▶ Exercise objective:
Pictures excluded, output the lines of the data below between the one holding "semakin dekat. Imas, warga" and the one holding "และ ติดประกาศ", inclusive, exactly as they stand.

Data Block Start

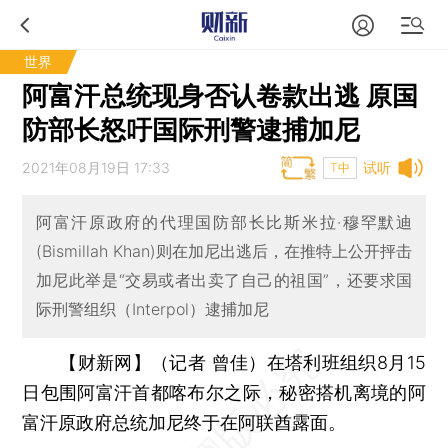
世界
阿富汗总统现身否认卷款出逃 原国
防部长怒吁国际刑警逮捕加尼
2021年08月19日 17:33
试听
T中
阿富汗原政府的代理国防部长比斯米拉·穆罕默迪
(Bismillah Khan)则在加尼出逃后，在推特上公开抨击
加尼此举是“交易或者出卖了自己的祖国”，还要求国
际刑警组织（Interpol）逮捕加尼
【财新网】（记者 曾佳）
在塔利班组织8月15
日包围阿富汗首都喀布尔之际，秘密搭机离境的阿
富汗原政府总统加尼终于在阿联酋露面。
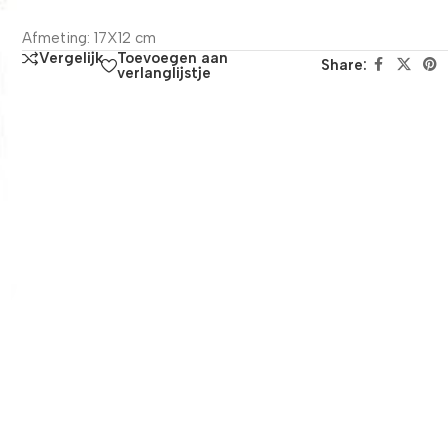
Afmeting: 17X12 cm
Toevoegen aan
Vergelijk
Share:
verlanglijstje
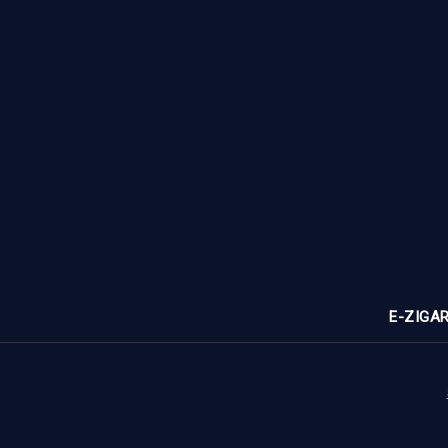
E-ZIGA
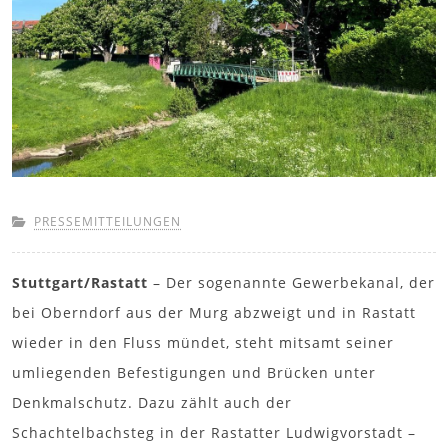
PRESSEMITTEILUNGEN
Stuttgart/Rastatt
– Der sogenannte Gewerbekanal, der
bei Oberndorf aus der Murg abzweigt und in Rastatt
wieder in den Fluss mündet, steht mitsamt seiner
umliegenden Befestigungen und Brücken unter
Denkmalschutz. Dazu zählt auch der
Schachtelbachsteg in der Rastatter Ludwigvorstadt –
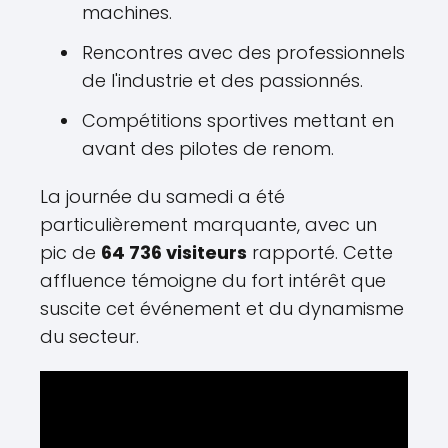
machines.
Rencontres avec des professionnels
de l'industrie et des passionnés.
Compétitions sportives mettant en
avant des pilotes de renom.
La journée du samedi a été
particulièrement marquante, avec un
pic de
64 736 visiteurs
rapporté. Cette
affluence témoigne du fort intérêt que
suscite cet événement et du dynamisme
du secteur.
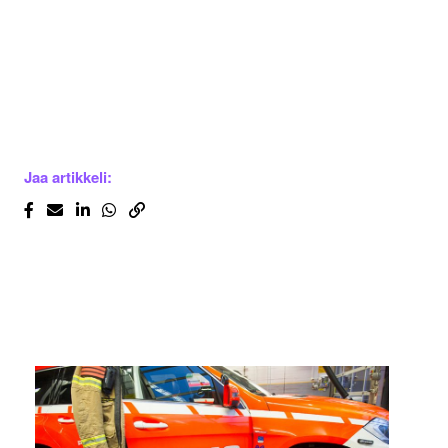
Jaa artikkeli:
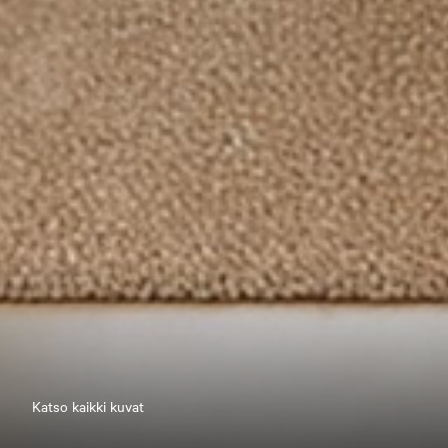
Katso kaikki kuvat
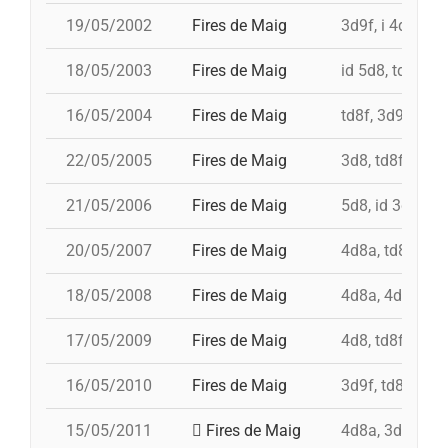
19/05/2002
Fires de Maig
3d9f, i 4d9f, td
18/05/2003
Fires de Maig
id 5d8, td8f, 3
16/05/2004
Fires de Maig
td8f, 3d9f, 4d8
22/05/2005
Fires de Maig
3d8, td8f, 4d8a
21/05/2006
Fires de Maig
5d8, id 3d9f, 3
20/05/2007
Fires de Maig
4d8a, td8f, 3d8
18/05/2008
Fires de Maig
4d8a, 4d9fc, td
17/05/2009
Fires de Maig
4d8, td8f, 3d8,
16/05/2010
Fires de Maig
3d9f, td8f, 4d8
15/05/2011
Fires de Maig
4d8a, 3d9f, 7d8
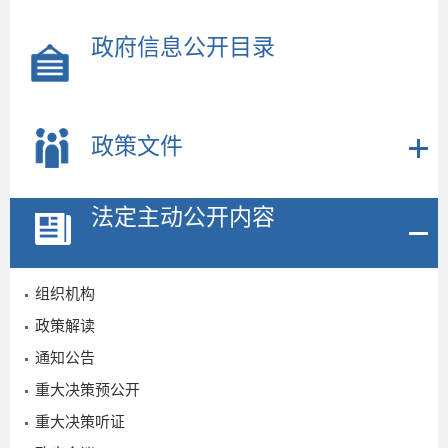
政府信息公开目录
政策文件
法定主动公开内容
组织机构
政策解读
通知公告
2
重大决策预公开
重大决策听证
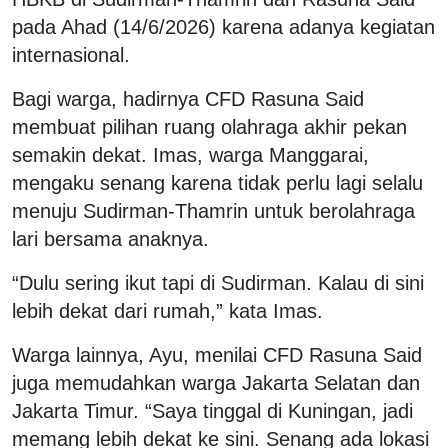
pada Ahad (14/6/2026) karena adanya kegiatan
internasional.
Bagi warga, hadirnya CFD Rasuna Said
membuat pilihan ruang olahraga akhir pekan
semakin dekat. Imas, warga Manggarai,
mengaku senang karena tidak perlu lagi selalu
menuju Sudirman-Thamrin untuk berolahraga
lari bersama anaknya.
“Dulu sering ikut tapi di Sudirman. Kalau di sini
lebih dekat dari rumah,” kata Imas.
Warga lainnya, Ayu, menilai CFD Rasuna Said
juga memudahkan warga Jakarta Selatan dan
Jakarta Timur. “Saya tinggal di Kuningan, jadi
memang lebih dekat ke sini. Senang ada lokasi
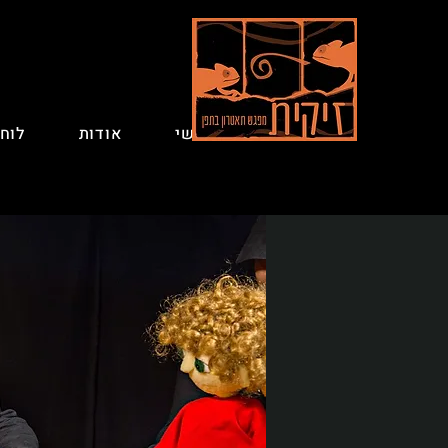
ראשי
אודות
לוח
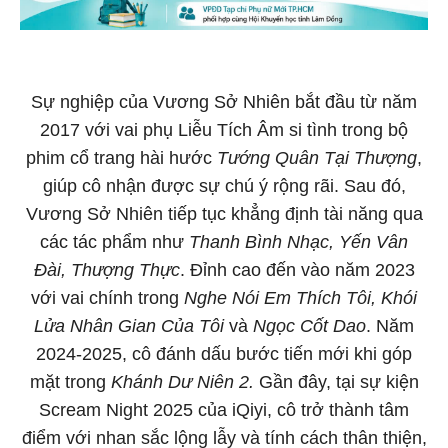
Sự nghiệp của Vương Sở Nhiên bắt đầu từ năm
2017 với vai phụ Liễu Tích Âm si tình trong bộ
phim cổ trang hài hước
Tướng Quân Tại Thượng
,
giúp cô nhận được sự chú ý rộng rãi. Sau đó,
Vương Sở Nhiên tiếp tục khẳng định tài năng qua
các tác phẩm như
Thanh Bình Nhạc, Yến Vân
Đài, Thượng Thực
. Đỉnh cao đến vào năm 2023
với vai chính trong
Nghe Nói Em Thích Tôi, Khói
Lửa Nhân Gian Của Tôi
và
Ngọc Cốt Dao
. Năm
2024-2025, cô đánh dấu bước tiến mới khi góp
mặt trong
Khánh Dư Niên 2.
Gần đây, tại sự kiện
Scream Night 2025 của iQiyi, cô trở thành tâm
điểm với nhan sắc lộng lẫy và tính cách thân thiện,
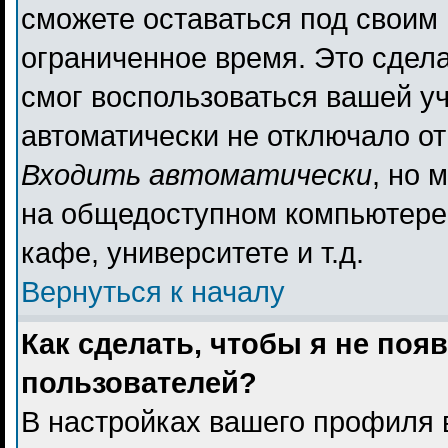
сможете оставаться под своим
ограниченное время. Это сдела
смог воспользоваться вашей уч
автоматически не отключало о
Входить автоматически
, но 
на общедоступном компьютере,
кафе, университете и т.д.
Вернуться к началу
Как сделать, чтобы я не поя
пользователей?
В настройках вашего профиля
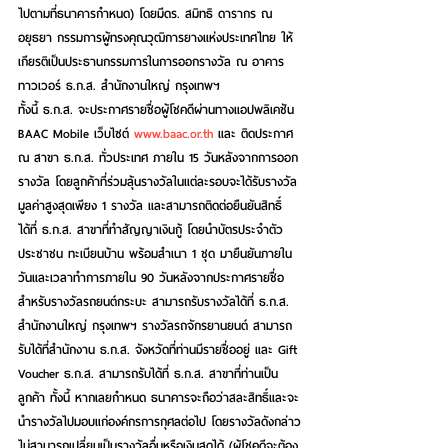
ไปตามที่ธนาคารกำหนด) โดยมีดร. สมิทธิ ดารากร ณ 
อยุธยา กรรมการผู้ทรงคุณวุฒิการยางแห่งประเทศไทย ให้
เกียรติเป็นประธานกรรมการในการออกรางวัล ณ อาคาร
ทาวเวอร์ ธ.ก.ส. สำนักงานใหญ่ กรุงเทพฯ
ทั้งนี้ ธ.ก.ส. จะประกาศรายชื่อผู้โชคดีผ่านทางแอปพลิเคชัน 
BAAC Mobile เว็บไซต์ 
www.baac.or.th
 และ ติดประกาศ 
ณ สาขา ธ.ก.ส. ทั่วประเทศ ภายใน 15 วันหลังจากการออก
รางวัล โดยลูกค้าที่ร่วมลุ้นรางวัลในแต่ละรอบจะได้รับรางวัล
มูลค่าสูงสุดเพียง 1 รางวัล และสามารถติดต่อยืนยันสิทธิ์
ได้ที่ ธ.ก.ส. สาขาที่ทำสัญญาเงินกู้ โดยนำบัตรประจำตัว
ประชาชน ทะเบียนบ้าน พร้อมสำเนา 1 ชุด มายืนยันภายใน
วันและเวลาทำการภายใน 90 วันหลังจากประกาศรายชื่อ 
สำหรับรางวัลรถยนต์กระบะ สามารถรับรางวัลได้ที่ ธ.ก.ส. 
สำนักงานใหญ่ กรุงเทพฯ รางวัลรถจักรยานยนต์ สามารถ
รับได้ที่สำนักงาน ธ.ก.ส. จังหวัดที่ท่านมีรายชื่ออยู่ และ Gift 
Voucher ธ.ก.ส. สามารถรับได้ที่ ธ.ก.ส. สาขาที่ท่านเป็น
ลูกค้า ทั้งนี้ หากเลยกำหนด ธนาคารจะถือว่าสละสิทธิ์และจะ
นำรางวัลไปมอบแก่องค์กรการกุศลต่อไป โดยรางวัลดังกล่าว
ไม่สามารถเปลี่ยนเป็นรางวัลอื่นหรือเงินสดได้ (ผู้โชคดีจะต้อง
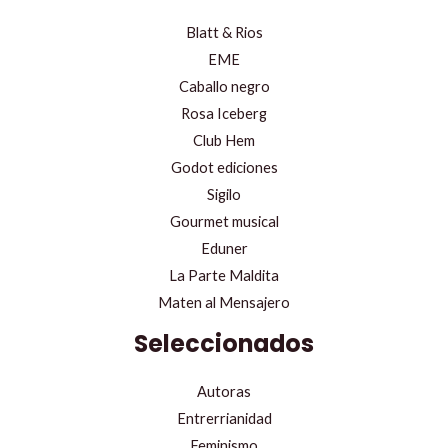
Blatt & Rios
EME
Caballo negro
Rosa Iceberg
Club Hem
Godot ediciones
Sigilo
Gourmet musical
Eduner
La Parte Maldita
Maten al Mensajero
Seleccionados
Autoras
Entrerrianidad
Feminismo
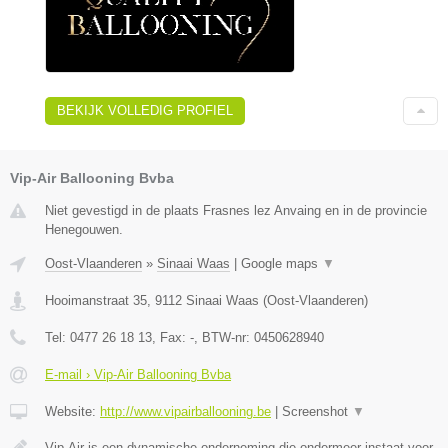
BEKIJK VOLLEDIG PROFIEL
Vip-Air Ballooning Bvba
Niet gevestigd in de plaats Frasnes lez Anvaing en in de provincie
Henegouwen.
Oost-Vlaanderen
»
Sinaai Waas
|
Google maps
▼
Hooimanstraat 35
,
9112
Sinaai Waas
(
Oost-Vlaanderen
)
Tel:
0477 26 18 13
, Fax:
-
, BTW-nr:
0450628940
E-mail › Vip-Air Ballooning Bvba
Website:
http://www.vipairballooning.be
|
Screenshot
▼
Vip-Air is een dynamische onderneming die ondermeer instaat voor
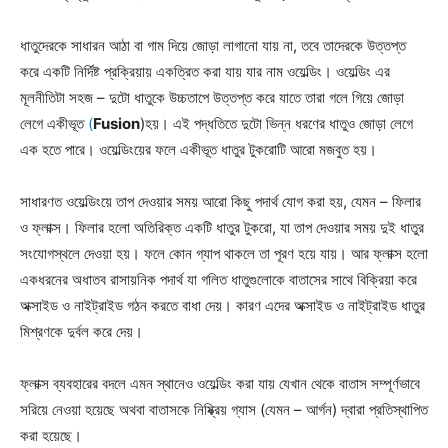
ধাতুদেরকে সাধারন আঠা বা গাম দিয়ে জোড়া লাগানো যায় না, তবে তাদেরকে উত্তপ্ত
করে একটি নির্দিষ্ট প্রক্রিয়ায় একত্রিত করা যায় যার নাম ওয়েল্ডিং। ওয়েল্ডিং এর
মূলনীতিটা সহজ – দুটো ধাতুকে উচ্চতাপে উত্তপ্ত করে যাতে তারা গলে গিয়ে জোড়া
লেগে একীভূত
(
Fusion
)হয়। এই পদ্ধতিতে দুটো ভিন্ন ধরণের ধাতুও জোড়া লেগে
এক হতে পারে। ওয়েল্ডিংয়ের ফলে একীভূত ধাতুর টুকরোটি আরো মজবুত হয়।
সাধারণত ওয়েল্ডিংয়ে তাপ দেওয়ার সময় আরো কিছু পদার্থ যোগ করা হয়, যেমন – ফিলার
ও ফ্লাক্স। ফিলার হলো অতিরিক্ত একটি ধাতুর টুকরো, যা তাপ দেওয়ার সময় দুই ধাতুর
সংযোগস্থলে দেওয়া হয়। ফলে কোন গ্যাপ থাকলে তা পূরণ হয়ে যায়। আর ফ্লাক্স হলো
একধরনের অধাতব রাসায়নিক পদার্থ যা গলিত ধাতুগুলোকে বাতাসের সাথে বিক্রিয়া করে
অক্সাইড ও নাইট্রাইড গঠন করতে বাধা দেয়। কারণ এদের অক্সাইড ও নাইট্রাইড ধাতুর
মিশ্রণকে দুর্বল করে দেয়।
ফ্লাক্স ব্যবহারের বদলে এমন স্থানেও ওয়েল্ডিং করা যায় যেখান থেকে বাতাস সম্পূর্ণভাবে
সরিয়ে নেওয়া হয়েছে অথবা বাতাসকে নিষ্ক্রিয় গ্যাস (যেমন – আর্গন) দ্বারা প্রতিস্থাপিত
করা হয়েছে।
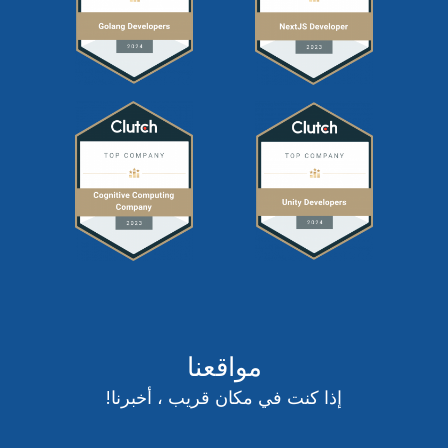
مواقعنا
إذا كنت في مكان قريب ، أخبرنا!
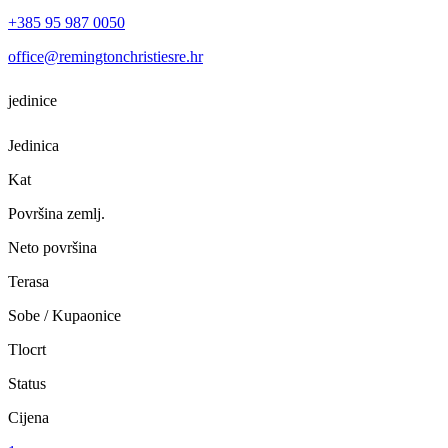
+385 95 987 0050
office@remingtonchristiesre.hr
jedinice
Jedinica
Kat
Površina zemlj.
Neto površina
Terasa
Sobe / Kupaonice
Tlocrt
Status
Cijena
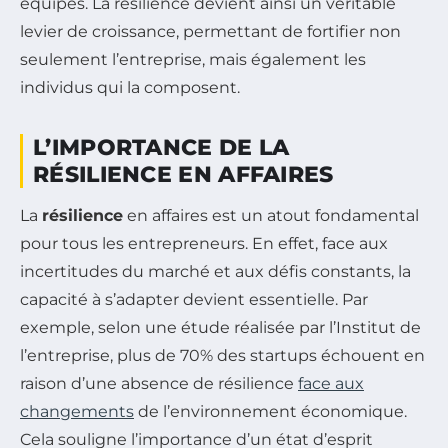
équipes. La résilience devient ainsi un véritable
levier de croissance, permettant de fortifier non
seulement l’entreprise, mais également les
individus qui la composent.
L’IMPORTANCE DE LA
RÉSILIENCE EN AFFAIRES
La
résilience
en affaires est un atout fondamental
pour tous les entrepreneurs. En effet, face aux
incertitudes du marché et aux défis constants, la
capacité à s’adapter devient essentielle. Par
exemple, selon une étude réalisée par l’Institut de
l’entreprise, plus de 70% des startups échouent en
raison d’une absence de résilience
face aux
changements
de l’environnement économique.
Cela souligne l’importance d’un état d’esprit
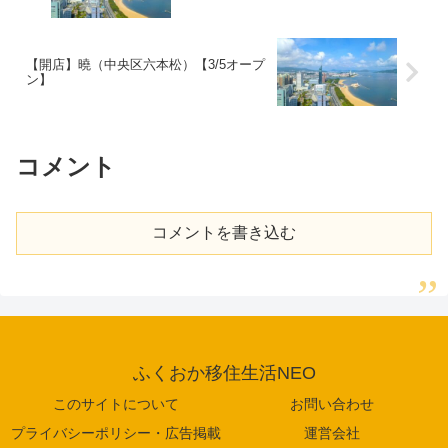
【開店】曉（中央区六本松）【3/5オープ
ン】
コメント
コメントを書き込む
ふくおか移住生活NEO
このサイトについて
お問い合わせ
プライバシーポリシー・広告掲載
運営会社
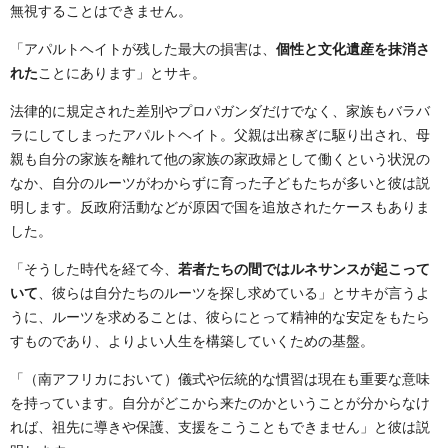
無視することはできません。
「アパルトヘイトが残した最大の損害は、
個性と文化遺産を抹消さ
れた
ことにあります」とサキ。
法律的に規定された差別やプロパガンダだけでなく、家族もバラバ
ラにしてしまったアパルトヘイト。父親は出稼ぎに駆り出され、母
親も自分の家族を離れて他の家族の家政婦として働くという状況の
なか、自分のルーツがわからずに育った子どもたちが多いと彼は説
明します。反政府活動などが原因で国を追放されたケースもありま
した。
「そうした時代を経て今、
若者たちの間ではルネサンスが起こって
いて
、彼らは自分たちのルーツを探し求めている」とサキが言うよ
うに、ルーツを求めることは、彼らにとって精神的な安定をもたら
すものであり、よりよい人生を構築していくための基盤。
「（南アフリカにおいて）儀式や伝統的な慣習は現在も重要な意味
を持っています。自分がどこから来たのかということが分からなけ
れば、祖先に導きや保護、支援をこうこともできません」と彼は説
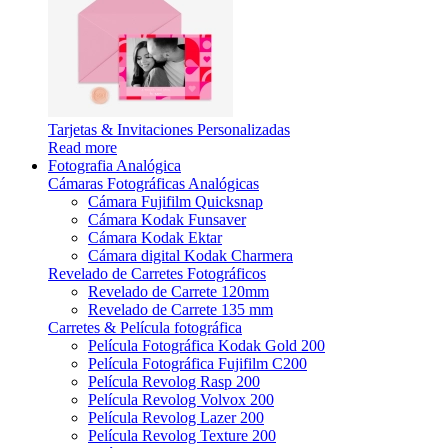
Tarjetas & Invitaciones Personalizadas
Read more
Fotografia Analógica
Cámaras Fotográficas Analógicas
Cámara Fujifilm Quicksnap
Cámara Kodak Funsaver
Cámara Kodak Ektar
Cámara digital Kodak Charmera
Revelado de Carretes Fotográficos
Revelado de Carrete 120mm
Revelado de Carrete 135 mm
Carretes & Película fotográfica
Película Fotográfica Kodak Gold 200
Película Fotográfica Fujifilm C200
Película Revolog Rasp 200
Película Revolog Volvox 200
Película Revolog Lazer 200
Película Revolog Texture 200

Data Block End

▶ Answer for this exercise:
semakin dekat. Imas, warga Manggarai,
mengaku senang karena tidak perlu lagi selalu
menuju Sudirman-Thamrin untuk berolahraga
lari bersama anaknya.
“Dulu sering ikut tapi di Sudirman. Kalau di sini
lebih dekat dari rumah,” kata Imas.
Warga lainnya, Ayu, menilai CFD Rasuna Said
juga memudahkan warga Jakarta Selatan dan
Jakarta Timur. “Saya tinggal di Kuningan, jadi
memang lebih dekat ke sini. Senang ada lokasi
ראשי
אודות
לוח
Sự nghiệp của Vương Sở Nhiên bắt đầu từ năm
2017 với vai phụ Liễu Tích Âm si tình trong bộ
phim cổ trang hài hước
Tướng Quân Tại Thượng
,
giúp cô nhận được sự chú ý rộng rãi. Sau đó,
Vương Sở Nhiên tiếp tục khẳng định tài năng qua
các tác phẩm như
Thanh Bình Nhạc, Yến Vân
Đài, Thượng Thực
. Đỉnh cao đến vào năm 2023
với vai chính trong
Nghe Nói Em Thích Tôi, Khói
Lửa Nhân Gian Của Tôi
và
Ngọc Cốt Dao
. Năm
2024-2025, cô đánh dấu bước tiến mới khi góp
mặt trong
Khánh Dư Niên 2.
Gần đây, tại sự kiện
Scream Night 2025 của iQiyi, cô trở thành tâm
điểm với nhan sắc lộng lẫy và tính cách thân thiện,
сможете оставаться под своим
ограниченное время. Это сдела
смог воспользоваться вашей уч
автоматически не отключало о
Входить автоматически
, но 
на общедоступном компьютере,
кафе, университете и т.д.
Вернуться к началу
Как сделать, чтобы я не поя
пользователей?
В настройках вашего профиля
ไปตามที่ธนาคารกำหนด) โดยมีดร. สมิทธิ ดารากร ณ 
อยุธยา กรรมการผู้ทรงคุณวุฒิการยางแห่งประเทศไทย ให้
เกียรติเป็นประธานกรรมการในการออกรางวัล ณ อาคาร
ทาวเวอร์ ธ.ก.ส. สำนักงานใหญ่ กรุงเทพฯ
ทั้งนี้ ธ.ก.ส. จะประกาศรายชื่อผู้โชคดีผ่านทางแอปพลิเคชัน 
BAAC Mobile เว็บไซต์ 
www.baac.or.th
 และ ติดประกาศ 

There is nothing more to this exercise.